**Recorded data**
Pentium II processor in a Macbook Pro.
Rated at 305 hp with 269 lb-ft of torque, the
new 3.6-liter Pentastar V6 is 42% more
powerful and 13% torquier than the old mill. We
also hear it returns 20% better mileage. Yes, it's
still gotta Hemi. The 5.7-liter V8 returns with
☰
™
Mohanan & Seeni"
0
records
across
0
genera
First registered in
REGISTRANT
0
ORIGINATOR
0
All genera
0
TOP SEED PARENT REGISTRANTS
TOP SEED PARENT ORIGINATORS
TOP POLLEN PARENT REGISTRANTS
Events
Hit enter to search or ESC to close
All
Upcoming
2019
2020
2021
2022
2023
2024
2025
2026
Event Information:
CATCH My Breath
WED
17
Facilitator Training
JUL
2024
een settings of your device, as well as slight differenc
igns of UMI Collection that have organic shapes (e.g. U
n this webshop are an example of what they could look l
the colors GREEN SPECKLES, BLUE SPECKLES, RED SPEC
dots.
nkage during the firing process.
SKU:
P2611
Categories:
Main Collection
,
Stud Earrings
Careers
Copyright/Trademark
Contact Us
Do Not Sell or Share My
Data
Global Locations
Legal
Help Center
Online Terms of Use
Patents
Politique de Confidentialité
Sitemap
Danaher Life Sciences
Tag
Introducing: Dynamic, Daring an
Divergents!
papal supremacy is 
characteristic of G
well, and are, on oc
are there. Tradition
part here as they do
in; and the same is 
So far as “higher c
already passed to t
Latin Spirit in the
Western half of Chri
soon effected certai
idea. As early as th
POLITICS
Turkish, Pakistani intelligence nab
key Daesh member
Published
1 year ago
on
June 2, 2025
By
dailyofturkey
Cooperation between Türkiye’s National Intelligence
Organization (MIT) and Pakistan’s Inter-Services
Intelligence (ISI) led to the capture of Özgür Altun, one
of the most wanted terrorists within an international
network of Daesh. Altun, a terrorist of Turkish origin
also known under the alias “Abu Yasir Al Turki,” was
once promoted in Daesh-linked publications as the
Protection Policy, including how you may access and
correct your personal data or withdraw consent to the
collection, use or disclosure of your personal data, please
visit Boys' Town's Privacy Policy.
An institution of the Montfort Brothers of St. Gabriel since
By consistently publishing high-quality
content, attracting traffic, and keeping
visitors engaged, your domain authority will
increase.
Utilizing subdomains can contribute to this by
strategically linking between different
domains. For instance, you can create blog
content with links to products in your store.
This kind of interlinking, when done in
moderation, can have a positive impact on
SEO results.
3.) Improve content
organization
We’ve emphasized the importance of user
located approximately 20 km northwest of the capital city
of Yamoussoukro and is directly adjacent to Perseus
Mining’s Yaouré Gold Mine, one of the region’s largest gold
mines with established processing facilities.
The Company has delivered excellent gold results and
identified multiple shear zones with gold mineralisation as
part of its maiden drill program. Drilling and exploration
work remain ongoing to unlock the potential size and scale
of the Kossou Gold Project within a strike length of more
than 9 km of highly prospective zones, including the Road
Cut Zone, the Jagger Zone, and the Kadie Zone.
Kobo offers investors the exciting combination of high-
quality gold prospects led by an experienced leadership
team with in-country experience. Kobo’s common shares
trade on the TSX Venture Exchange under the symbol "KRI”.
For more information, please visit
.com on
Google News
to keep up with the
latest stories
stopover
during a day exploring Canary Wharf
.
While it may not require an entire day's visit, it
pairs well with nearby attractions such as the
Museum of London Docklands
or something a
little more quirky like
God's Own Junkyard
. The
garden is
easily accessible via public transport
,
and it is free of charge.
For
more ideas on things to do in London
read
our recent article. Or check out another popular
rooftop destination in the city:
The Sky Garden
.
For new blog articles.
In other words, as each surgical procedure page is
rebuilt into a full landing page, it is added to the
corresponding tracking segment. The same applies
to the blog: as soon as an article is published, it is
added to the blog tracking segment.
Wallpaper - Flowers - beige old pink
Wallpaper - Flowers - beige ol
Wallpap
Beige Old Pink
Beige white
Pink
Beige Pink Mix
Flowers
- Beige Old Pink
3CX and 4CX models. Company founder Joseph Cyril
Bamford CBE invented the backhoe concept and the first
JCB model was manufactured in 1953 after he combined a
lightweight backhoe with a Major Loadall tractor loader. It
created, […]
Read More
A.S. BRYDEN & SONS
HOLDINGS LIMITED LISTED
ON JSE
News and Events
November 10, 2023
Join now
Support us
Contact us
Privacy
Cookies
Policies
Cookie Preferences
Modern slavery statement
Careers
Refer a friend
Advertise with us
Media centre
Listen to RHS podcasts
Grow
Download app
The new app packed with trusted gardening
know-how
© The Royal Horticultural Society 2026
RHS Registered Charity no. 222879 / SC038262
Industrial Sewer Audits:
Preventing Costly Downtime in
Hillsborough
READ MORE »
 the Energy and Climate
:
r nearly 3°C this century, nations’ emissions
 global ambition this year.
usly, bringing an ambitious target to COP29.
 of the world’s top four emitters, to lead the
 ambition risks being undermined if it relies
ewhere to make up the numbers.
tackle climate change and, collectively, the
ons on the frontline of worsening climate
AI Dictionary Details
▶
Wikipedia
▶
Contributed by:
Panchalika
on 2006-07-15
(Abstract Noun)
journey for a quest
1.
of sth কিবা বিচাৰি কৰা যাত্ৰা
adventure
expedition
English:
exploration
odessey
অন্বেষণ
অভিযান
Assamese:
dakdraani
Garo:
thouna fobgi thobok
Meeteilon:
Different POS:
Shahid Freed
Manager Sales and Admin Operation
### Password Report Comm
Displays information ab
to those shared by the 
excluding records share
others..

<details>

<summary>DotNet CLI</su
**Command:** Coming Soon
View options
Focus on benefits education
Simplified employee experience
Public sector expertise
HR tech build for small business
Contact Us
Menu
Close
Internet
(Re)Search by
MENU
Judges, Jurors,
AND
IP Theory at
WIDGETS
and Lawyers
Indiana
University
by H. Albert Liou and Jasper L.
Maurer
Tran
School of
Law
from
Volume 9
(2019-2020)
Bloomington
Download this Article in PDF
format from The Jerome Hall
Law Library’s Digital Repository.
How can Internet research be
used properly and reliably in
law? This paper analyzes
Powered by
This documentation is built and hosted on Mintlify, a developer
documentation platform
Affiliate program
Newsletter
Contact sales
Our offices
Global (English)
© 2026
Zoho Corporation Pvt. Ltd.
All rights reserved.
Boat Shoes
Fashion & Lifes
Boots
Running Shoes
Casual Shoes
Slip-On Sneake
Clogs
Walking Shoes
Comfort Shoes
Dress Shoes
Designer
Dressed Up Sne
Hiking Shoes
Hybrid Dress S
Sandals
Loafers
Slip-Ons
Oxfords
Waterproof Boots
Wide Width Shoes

**WORK REQUEST**
An exact copy of every line above, start to finish, is required.

**SOLUTION**
Pentium II processor in a Macbook Pro.
Rated at 305 hp with 269 lb-ft of torque, the
new 3.6-liter Pentastar V6 is 42% more
powerful and 13% torquier than the old mill. We
also hear it returns 20% better mileage. Yes, it's
still gotta Hemi. The 5.7-liter V8 returns with
☰
™
Mohanan & Seeni"
0
records
across
0
genera
First registered in
REGISTRANT
0
ORIGINATOR
0
All genera
0
TOP SEED PARENT REGISTRANTS
TOP SEED PARENT ORIGINATORS
TOP POLLEN PARENT REGISTRANTS
Events
Hit enter to search or ESC to close
All
Upcoming
2019
2020
2021
2022
2023
2024
2025
2026
Event Information:
CATCH My Breath
WED
17
Facilitator Training
JUL
2024
een settings of your device, as well as slight differenc
igns of UMI Collection that have organic shapes (e.g. U
n this webshop are an example of what they could look l
the colors GREEN SPECKLES, BLUE SPECKLES, RED SPEC
dots.
nkage during the firing process.
SKU:
P2611
Categories:
Main Collection
,
Stud Earrings
Careers
Copyright/Trademark
Contact Us
Do Not Sell or Share My
Data
Global Locations
Legal
Help Center
Online Terms of Use
Patents
Politique de Confidentialité
Sitemap
Danaher Life Sciences
Tag
Introducing: Dynamic, Daring an
Divergents!
papal supremacy is 
characteristic of G
well, and are, on oc
are there. Tradition
part here as they do
in; and the same is 
So far as “higher c
already passed to t
Latin Spirit in the
Western half of Chri
soon effected certai
idea. As early as th
POLITICS
Turkish, Pakistani intelligence nab
key Daesh member
Published
1 year ago
on
June 2, 2025
By
dailyofturkey
Cooperation between Türkiye’s National Intelligence
Organization (MIT) and Pakistan’s Inter-Services
Intelligence (ISI) led to the capture of Özgür Altun, one
of the most wanted terrorists within an international
network of Daesh. Altun, a terrorist of Turkish origin
also known under the alias “Abu Yasir Al Turki,” was
once promoted in Daesh-linked publications as the
Protection Policy, including how you may access and
correct your personal data or withdraw consent to the
collection, use or disclosure of your personal data, please
visit Boys' Town's Privacy Policy.
An institution of the Montfort Brothers of St. Gabriel since
By consistently publishing high-quality
content, attracting traffic, and keeping
visitors engaged, your domain authority will
increase.
Utilizing subdomains can contribute to this by
strategically linking between different
domains. For instance, you can create blog
content with links to products in your store.
This kind of interlinking, when done in
moderation, can have a positive impact on
SEO results.
3.) Improve content
organization
We’ve emphasized the importance of user
located approximately 20 km northwest of the capital city
of Yamoussoukro and is directly adjacent to Perseus
Mining’s Yaouré Gold Mine, one of the region’s largest gold
mines with established processing facilities.
The Company has delivered excellent gold results and
identified multiple shear zones with gold mineralisation as
part of its maiden drill program. Drilling and exploration
work remain ongoing to unlock the potential size and scale
of the Kossou Gold Project within a strike length of more
than 9 km of highly prospective zones, including the Road
Cut Zone, the Jagger Zone, and the Kadie Zone.
Kobo offers investors the exciting combination of high-
quality gold prospects led by an experienced leadership
team with in-country experience. Kobo’s common shares
trade on the TSX Venture Exchange under the symbol "KRI”.
For more information, please visit
.com on
Google News
to keep up with the
latest stories
stopover
during a day exploring Canary Wharf
.
While it may not require an entire day's visit, it
pairs well with nearby attractions such as the
Museum of London Docklands
or something a
little more quirky like
God's Own Junkyard
. The
garden is
easily accessible via public transport
,
and it is free of charge.
For
more ideas on things to do in London
read
our recent article. Or check out another popular
rooftop destination in the city:
The Sky Garden
.
For new blog articles.
In other words, as each surgical procedure page is
rebuilt into a full landing page, it is added to the
corresponding tracking segment. The same applies
to the blog: as soon as an article is published, it is
added to the blog tracking segment.
Wallpaper - Flowers - beige old pink
Wallpaper - Flowers - beige ol
Wallpap
Beige Old Pink
Beige white
Pink
Beige Pink Mix
Flowers
- Beige Old Pink
3CX and 4CX models. Company founder Joseph Cyril
Bamford CBE invented the backhoe concept and the first
JCB model was manufactured in 1953 after he combined a
lightweight backhoe with a Major Loadall tractor loader. It
created, […]
Read More
A.S. BRYDEN & SONS
HOLDINGS LIMITED LISTED
ON JSE
News and Events
November 10, 2023
Join now
Support us
Contact us
Privacy
Cookies
Policies
Cookie Preferences
Modern slavery statement
Careers
Refer a friend
Advertise with us
Media centre
Listen to RHS podcasts
Grow
Download app
The new app packed with trusted gardening
know-how
© The Royal Horticultural Society 2026
RHS Registered Charity no. 222879 / SC038262
Industrial Sewer Audits:
Preventing Costly Downtime in
Hillsborough
READ MORE »
 the Energy and Climate
:
r nearly 3°C this century, nations’ emissions
 global ambition this year.
usly, bringing an ambitious target to COP29.
 of the world’s top four emitters, to lead the
 ambition risks being undermined if it relies
ewhere to make up the numbers.
tackle climate change and, collectively, the
ons on the frontline of worsening climate
AI Dictionary Details
▶
Wikipedia
▶
Contributed by:
Panchalika
on 2006-07-15
(Abstract Noun)
journey for a quest
1.
of sth কিবা বিচাৰি কৰা যাত্ৰা
adventure
expedition
English:
exploration
odessey
অন্বেষণ
অভিযান
Assamese:
dakdraani
Garo:
thouna fobgi thobok
Meeteilon:
Different POS:
Shahid Freed
Manager Sales and Admin Operation
### Password Report Comm
Displays information ab
to those shared by the 
excluding records share
others..

<details>

<summary>DotNet CLI</su
**Command:** Coming Soon
View options
Focus on benefits education
Simplified employee experience
Public sector expertise
HR tech build for small business
Contact Us
Menu
Close
Internet
(Re)Search by
MENU
Judges, Jurors,
AND
IP Theory at
WIDGETS
and Lawyers
Indiana
University
by H. Albert Liou and Jasper L.
Maurer
Tran
School of
Law
from
Volume 9
(2019-2020)
Bloomington
Download this Article in PDF
format from The Jerome Hall
Law Library’s Digital Repository.
How can Internet research be
used properly and reliably in
law? This paper analyzes
Powered by
This documentation is built and hosted on Mintlify, a developer
documentation platform
Affiliate program
Newsletter
Contact sales
Our offices
Global (English)
© 2026
Zoho Corporation Pvt. Ltd.
All rights reserved.
Boat Shoes
Fashion & Lifes
Boots
Running Shoes
Casual Shoes
Slip-On Sneake
Clogs
Walking Shoes
Comfort Shoes
Dress Shoes
Designer
Dressed Up Sne
Hiking Shoes
Hybrid Dress S
Sandals
Loafers
Slip-Ons
Oxfords
Waterproof Boots
Wide Width Shoes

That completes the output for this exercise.